Case in point would be EVP's. The term started being used more largely after the movie "White Noise", but the research behind it was being done for quite some time. Now the term EVP is used so synonymously with any unexplained noises captured, that the very definition of EVP is almost irrelevant anymore. People in this field have gone so far as to define a variety of classes for the types of EVPs that can be captured, forgetting, it seems, that the definition is electronic voices that are generated that resemble speech. I cannot even tell you how many times I have been asked to review an EVP that is far from any speech type sounds, but knockings, banging, creak, and other odd audio anomalies. Are these really considered EVP's or are they simply audio anomalies?
There are many ways to even misinterpret what is believed to be speech patterns because of how the audio is recorded, so labeling something an EVP before it can be definitively determined to be such, seems a bit presumptuous and careless as a researcher. The majority of investigators and researchers have a habit of "cleaning" their audio, which is just their way of saying "we don't know what the cause of the audio was or if it was saying something, so we altered the original audio in an attempt to find out". This act alone causes more digital artifacts to present themselves and be heard in the audio, making the possibility of misinterpretation and false positives highly increased. The biggest causes for claimed EVPs are simply apophenia, which is a natural ability to find significance in insignificant and random data, and audio pareidolia, which is a natural tendency for humans to associated random patterns with familiar and known patterns, such as random sounds interpreted as voices of known languages.

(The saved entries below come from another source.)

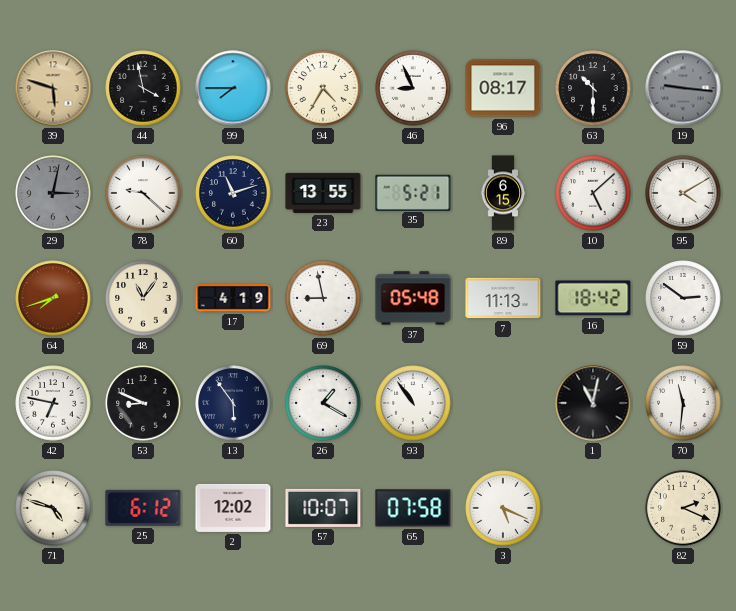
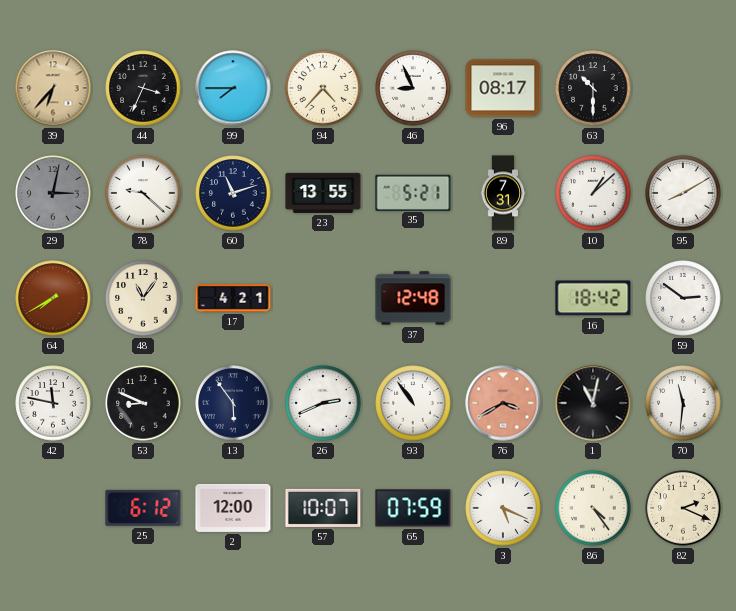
39: 5:48 -> 6:37
44: 3:58 -> 3:34
94: 4:35 -> 4:37
19: 9:16 -> none
89: 6:15 -> 7:31
10: 5:08 -> 1:08
95: 4:10 -> 8:10
64: 7:42 -> 7:40
17: 4:19 -> 4:21
69: 8:58 -> none
37: 05:48 -> 12:48
7: 11:13 -> none
42: 6:47 -> 11:47
26: 1:20 -> 2:41
76: none -> 3:40
71: 4:48 -> none
2: 12:02 -> 12:00
65: 07:58 -> 07:59
86: none -> 4:24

Another area that is often mislabeled is photographs. There is such a strong debate of paranormal type photographs, that is has become near impossible to really determine what may or may not be paranormal, yet there are still many groups that are quick to label something paranormal simply because they cannot find a valid explanation that they find suitable. While there are many arguments as to why, I will leave that for a future article. Again, a photographic anomaly does not instantly become paranormal simply because the group cannot find a logical and rational explanation. 9 times out of 10, the methods in which the groups/individuals captured the photograph are far less than controlled and many in a chaotic mess of an investigation, that a logical and reasonable answer would be hard to determine based on the lack of background information alone. We are left with simply guessing at the cause, and frankly, that is no better than simply assuming it is paranormal in nature. Any photograph that contains unknown causes are first and foremost anomalies. They cannot be labeled paranormal until we fully can disprove any logical and rational explanation. This obviously will lead to more controlled methods for capturing data while in the field, or at least it should. The more controlled our methods for gathering data, the better we can determine the outside variables that consistently tarnish the data the is being collected.
Of course this doesn't stop simply at audio and photographic data, every aspect of paranormal research seems to be clouded by falsities and presumptuous claims. So again, are we labeling data correctly? Are we being quick to label something before we can fully explain what it is? If you do not know what the cause of the anomaly is, that does not equate to the paranormal or paranormal type answers. Do the entire field a favor and please label your data correctly. It is ok to say that you don't know what something is. That is why this is called research.